I will try Linux on the same hardware next to see if it's a hardware problem or the limitations are with OpnSense.
#50
Nobody..? I guess I was hoping some FreeBSD whiz would come along and tell me to run some obscure PCIe command line tools or some other profiling to help me find the problem...   ;)

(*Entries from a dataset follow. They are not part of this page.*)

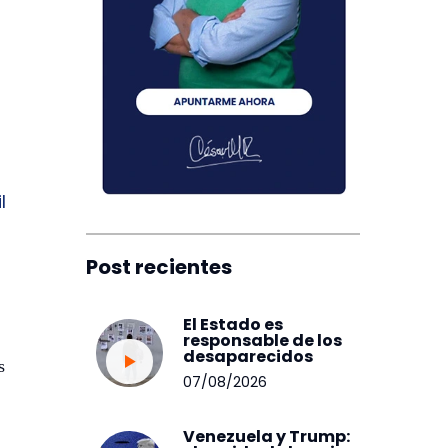
l
Post recientes
El Estado es
responsable de los
desaparecidos
s
07/08/2026
Venezuela y Trump:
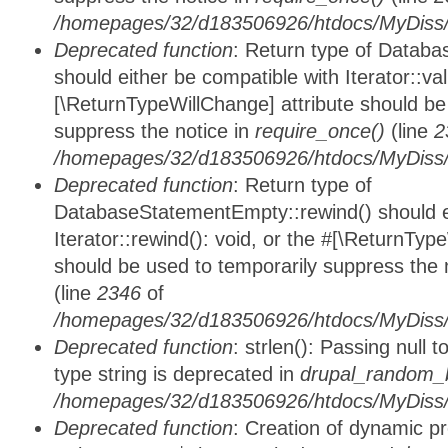
/homepages/32/d183506926/htdocs/MyDiss/d
Deprecated function
: Return type of Databa
should either be compatible with Iterator::vali
[\ReturnTypeWillChange] attribute should be
suppress the notice in
require_once()
(line
2
/homepages/32/d183506926/htdocs/MyDiss/d
Deprecated function
: Return type of
DatabaseStatementEmpty::rewind() should ei
Iterator::rewind(): void, or the #[\ReturnTyp
should be used to temporarily suppress the 
(line
2346
of
/homepages/32/d183506926/htdocs/MyDiss/d
Deprecated function
: strlen(): Passing null 
type string is deprecated in
drupal_random_b
/homepages/32/d183506926/htdocs/MyDiss/d
Deprecated function
: Creation of dynamic p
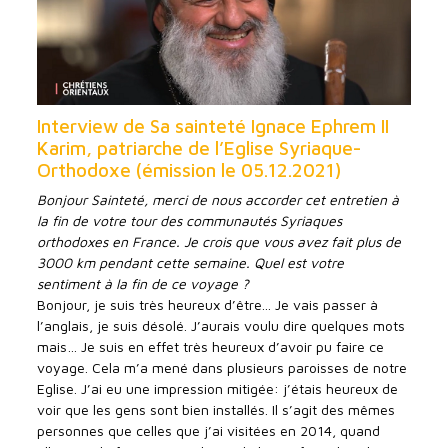
Interview de Sa sainteté Ignace Ephrem II
Karim, patriarche de l’Eglise Syriaque-
Orthodoxe (émission le 05.12.2021)
Bonjour Sainteté, merci de nous accorder cet entretien à
la fin de votre tour des communautés Syriaques
orthodoxes en France. Je crois que vous avez fait plus de
3000 km pendant cette semaine. Quel est votre
sentiment à la fin de ce voyage ?
Bonjour, je suis très heureux d’être... Je vais passer à
l’anglais, je suis désolé. J’aurais voulu dire quelques mots
mais… Je suis en effet très heureux d’avoir pu faire ce
voyage. Cela m’a mené dans plusieurs paroisses de notre
Eglise. J’ai eu une impression mitigée: j’étais heureux de
voir que les gens sont bien installés. Il s’agit des mêmes
personnes que celles que j’ai visitées en 2014, quand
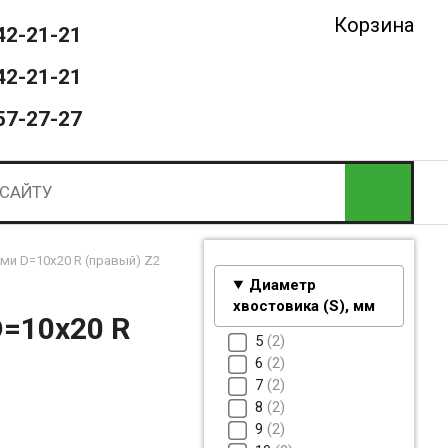
Корзина
42-21-21
42-21-21
57-27-27
ми D=10x20 R (правый) Z2
Диаметр
хвостовика (S), мм
D=10x20 R
5
2
6
2
7
2
8
2
9
2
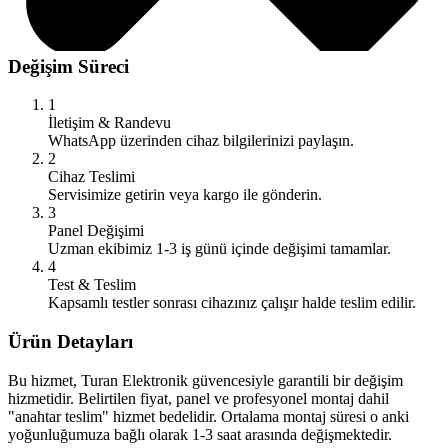
Değişim Süreci
1
İletişim & Randevu
WhatsApp üzerinden cihaz bilgilerinizi paylaşın.
2
Cihaz Teslimi
Servisimize getirin veya kargo ile gönderin.
3
Panel Değişimi
Uzman ekibimiz 1-3 iş günü içinde değişimi tamamlar.
4
Test & Teslim
Kapsamlı testler sonrası cihazınız çalışır halde teslim edilir.
Ürün Detayları
Bu hizmet, Turan Elektronik güvencesiyle garantili bir değişim
hizmetidir. Belirtilen fiyat, panel ve profesyonel montaj dahil
"anahtar teslim" hizmet bedelidir. Ortalama montaj süresi o anki
yoğunluğumuza bağlı olarak 1-3 saat arasında değişmektedir.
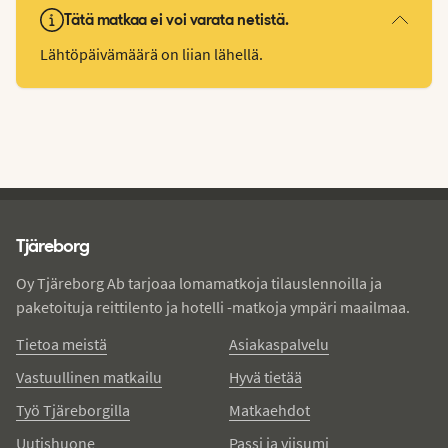
Tätä matkaa ei voi varata netistä.
Lähtöpäivämäärä on liian lähellä.
Tjareborg - alatunniste
Tjäreborg
Oy Tjäreborg Ab tarjoaa lomamatkoja tilauslennoilla ja
paketoituja reittilento ja hotelli -matkoja ympäri maailmaa.
Tietoa meistä
Asiakaspalvelu
Vastuullinen matkailu
Hyvä tietää
Työ Tjäreborgilla
Matkaehdot
Uutishuone
Passi ja viisumi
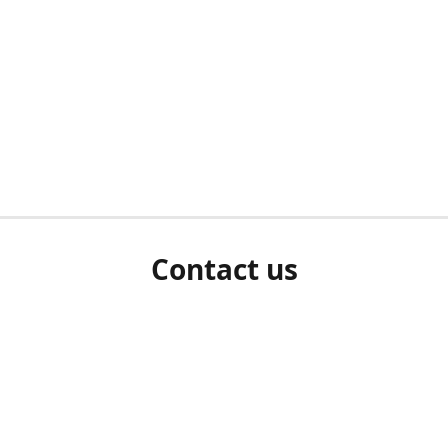
Contact us
herm ziet als u bent ingelogd, neem dan contact met ons 
en Sie uns bitte./If you see a white screen after attempting 
entex@engelvaart.com
www.engelvaart.com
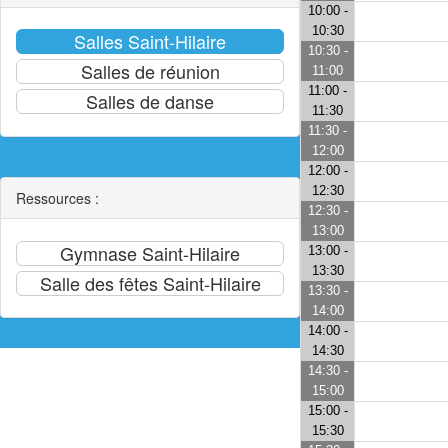
10:00 -
10:30
10:30 -
11:00
11:00 -
11:30
11:30 -
12:00
12:00 -
12:30
Ressources :
12:30 -
13:00
13:00 -
13:30
13:30 -
14:00
14:00 -
14:30
14:30 -
15:00
15:00 -
15:30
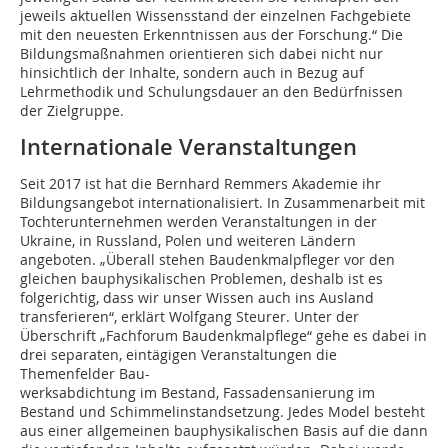
jeweils aktuellen Wissensstand der einzelnen Fachgebiete
mit den neuesten Erkenntnissen aus der Forschung.“ Die
Bildungsmaßnahmen orientieren sich dabei nicht nur
hinsichtlich der Inhalte, sondern auch in Bezug auf
Lehrmethodik und Schulungsdauer an den Bedürfnissen
der Zielgruppe.
Internationale Veranstaltungen
Seit 2017 ist hat die Bernhard Remmers Akademie ihr
Bildungsangebot internationalisiert. In Zusammenarbeit mit
Tochterunternehmen werden Veranstaltungen in der
Ukraine, in Russland, Polen und weiteren Ländern
angeboten. „Überall stehen Baudenkmalpfleger vor den
gleichen bauphysikalischen Problemen, deshalb ist es
folgerichtig, dass wir unser Wissen auch ins Ausland
transferieren“, erklärt Wolfgang Steurer. Unter der
Überschrift „Fachforum Baudenkmalpflege“ gehe es dabei in
drei separaten, eintägigen Veranstaltungen die
Themenfelder Bau-
werksabdichtung im Bestand, Fassadensanierung im
Bestand und Schimmelinstandsetzung. Jedes Model besteht
aus einer allgemeinen bauphysikalischen Basis auf die dann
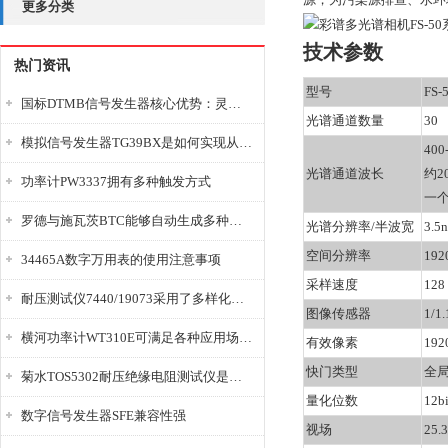
更多分类
技术参数
热门资讯
型号
FS-
国标DTMB信号发生器核心优势：灵活性与准确性的结合
光谱通道数量
30
模拟信号发生器TG39BX是如何实现从直流到交流的波形转换?
400
光谱通道波长
约
2
功率计PW3337拥有多种触发方式
一
罗德与施瓦茨BTC能够自动生成多种音视频信号
光谱分辨率
/半波宽
3.5
空间分辨率
192
34465A数字万用表的使用注意事项
采样速度
128 
耐压测试仪7440/19073采用了多样化的功能设计
图像传感器
1/
横河功率计WT310E可满足各种应用场景的需求
有效像素
192
快门类型
全
菊水TOS5302耐压绝缘电阻测试仪是种重要的电气安全检测设备
量化位数
12bi
数字信号发生器SFE兼容性强
视场
25.3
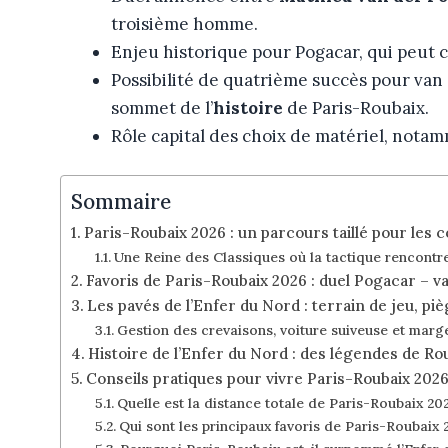
troisième homme.
Enjeu historique pour Pogacar, qui peut
Possibilité de quatrième succès pour van
sommet de l’
histoire
de Paris-Roubaix.
Rôle capital des choix de matériel, notam
Sommaire
Paris-Roubaix 2026 : un parcours taillé pour les c
Une Reine des Classiques où la tactique rencontre
Favoris de Paris-Roubaix 2026 : duel Pogacar – 
Les pavés de l’Enfer du Nord : terrain de jeu, pi
Gestion des crevaisons, voiture suiveuse et marg
Histoire de l’Enfer du Nord : des légendes de Ro
Conseils pratiques pour vivre Paris-Roubaix 2026
Quelle est la distance totale de Paris-Roubaix 2
Qui sont les principaux favoris de Paris-Roubaix 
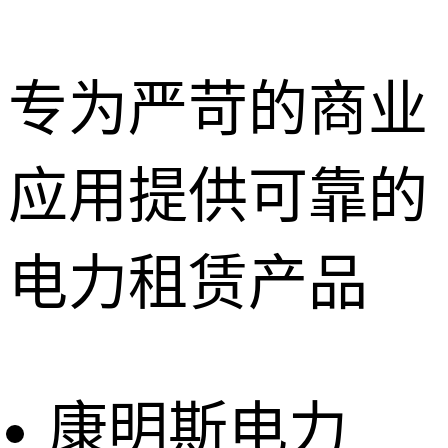
专为严苛的商业
应用提供可靠的
深圳租赁服
务
惠州租赁服
电力租赁产品
务
东莞租赁服
务
广州租赁服
务
康明斯电力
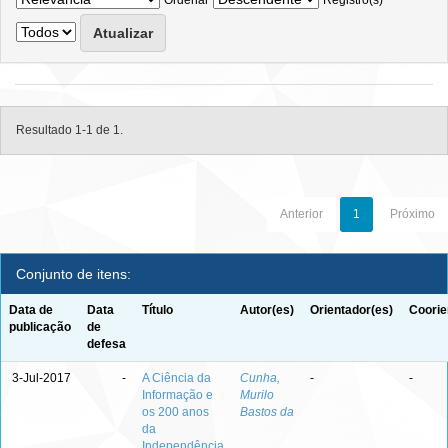
Ordenar
Registro(s)
Resultado 1-1 de 1.
Anterior
1
Próximo
Conjunto de itens:
Data de
Data
Título
Autor(es)
Orientador(es)
Coorie
publicação
de
defesa
3-Jul-2017
-
A Ciência da
Cunha,
-
-
Informação e
Murilo
os 200 anos
Bastos da
da
Independência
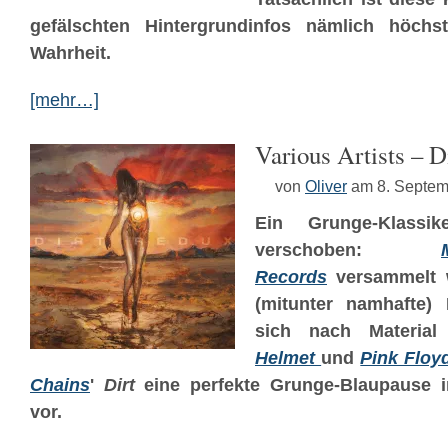
gefälschten Hintergrundinfos nämlich höchs
Wahrheit.
[mehr…]
Various Artists – D
von
Oliver
am 8. Septem
Ein Grunge-Klass
verschoben:
Records
versammelt w
(mitunter namhafte)
sich nach Materia
Helmet
und
Pink Floy
Chains
'
Dirt
eine perfekte Grunge-Blaupause 
vor.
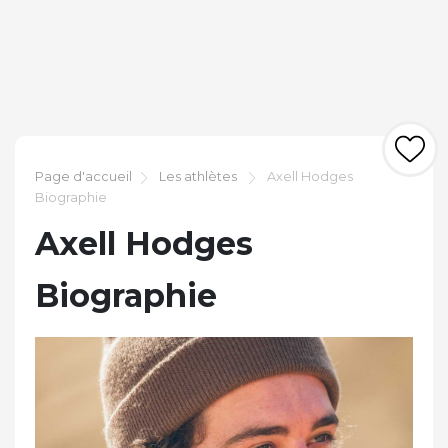
Page d'accueil
Les athlètes
Axell Hodges
Biographie
Axell Hodges
Biographie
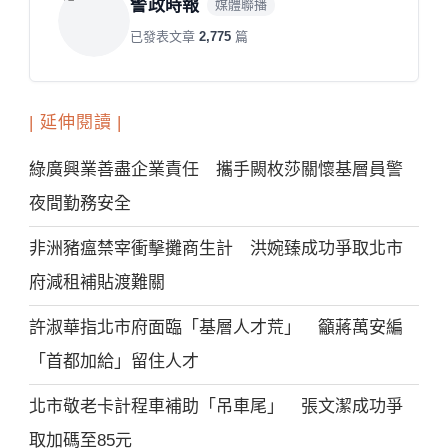
警政時報
媒體聯播
已發表文章
2,775
篇
| 延伸閱讀 |
綠廣興業善盡企業責任 攜手闕枚莎關懷基層員警
夜間勤務安全
非洲豬瘟禁宰衝擊攤商生計 洪婉臻成功爭取北市
府減租補貼渡難關
許淑華指北市府面臨「基層人才荒」 籲蔣萬安編
「首都加給」留住人才
北市敬老卡計程車補助「吊車尾」 張文潔成功爭
取加碼至85元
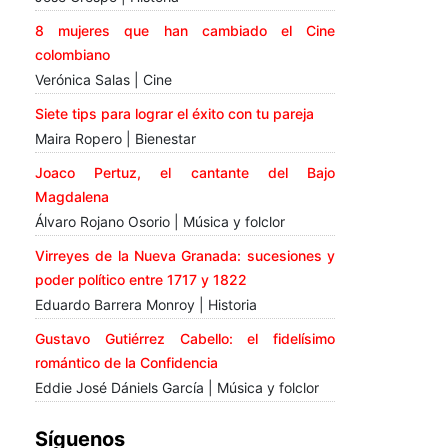
8 mujeres que han cambiado el Cine
colombiano
Verónica Salas | Cine
Siete tips para lograr el éxito con tu pareja
Maira Ropero | Bienestar
Joaco Pertuz, el cantante del Bajo
Magdalena
Álvaro Rojano Osorio | Música y folclor
Virreyes de la Nueva Granada: sucesiones y
poder político entre 1717 y 1822
Eduardo Barrera Monroy | Historia
Gustavo Gutiérrez Cabello: el fidelísimo
romántico de la Confidencia
Eddie José Dániels García | Música y folclor
Síguenos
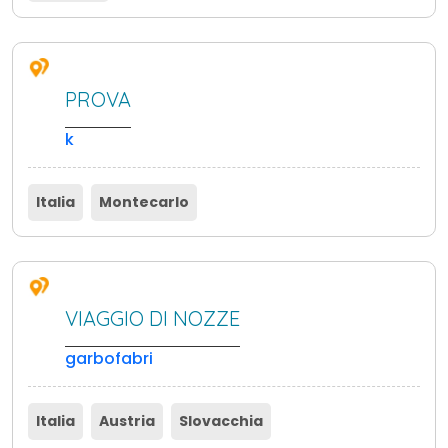
PROVA
k
Italia
Montecarlo
VIAGGIO DI NOZZE
garbofabri
Italia
Austria
Slovacchia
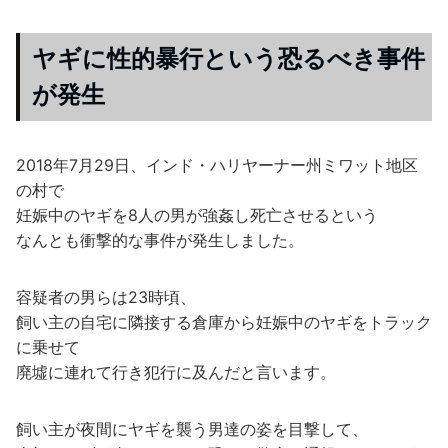
ヤギに性的暴行という恐るべき事件
が発生
2018年7月29日、インド・ハリヤーナー州ミワット地区
の村で
妊娠中のヤギを8人の男が強姦し死亡させるという
なんとも衝撃的な事件が発生しました。
容疑者の男らは23時頃、
飼い主の自宅に隣接する倉庫から妊娠中のヤギをトラック
に乗せて
廃墟に連れて行き犯行に及んだと言います。
飼い主が夜間にヤギを襲う男達の姿を目撃して、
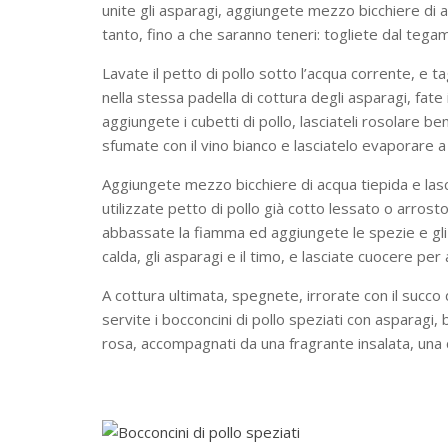
unite gli asparagi, aggiungete mezzo bicchiere di 
tanto, fino a che saranno teneri: togliete dal tega
Lavate il petto di pollo sotto l’acqua corrente, e tag
nella stessa padella di cottura degli asparagi, fate i
aggiungete i cubetti di pollo, lasciateli rosolare ben
sfumate con il vino bianco e lasciatelo evaporare a
Aggiungete mezzo bicchiere di acqua tiepida e las
utilizzate petto di pollo già cotto lessato o arrosto
abbassate la fiamma ed aggiungete le spezie e gli 
calda, gli asparagi e il timo, e lasciate cuocere per
A cottura ultimata, spegnete, irrorate con il succo
servite i bocconcini di pollo speziati con asparagi, 
rosa, accompagnati da una fragrante insalata, una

I guess I could try to install opnsense bare metal on a usb stick, move over the config and try that way to see how it performs. If better then the problem obviously lies with the virtualization somehow. Otherwise some hardware problem as not even iperf gets decent performance.
#51
Hi,

Just upgraded WAN to 10Gb so trying to get OPNSense up to 10Gb too. The hardware is powerful but performance is poor... I need some help troubleshooting!

Hardware:
ASRock X470-D4U motherboard with Ryzen 3700x CPU (8c/16t, 3.6GHz up to 4.4GHz turbo)
32GB RAM
Intel i350-T4 quad gigabit NIC
Chelsio T420-CR dual 10Gb SFP+
MikroTik CRS328-24P-4S+RM switch

Software environment:
Proxmox 7.0
OPNSense running virtualised with the Intel i350-T4 and Chelsio T420-CR in PCIe passthrough to the VM

And before you say anything... yes I also suspect that it's the virtualisation that somehow causes my performance issues... but I want to be sure before I migrate to bare metal as the virtualisation provides many benefits including easy snapshot backups etc.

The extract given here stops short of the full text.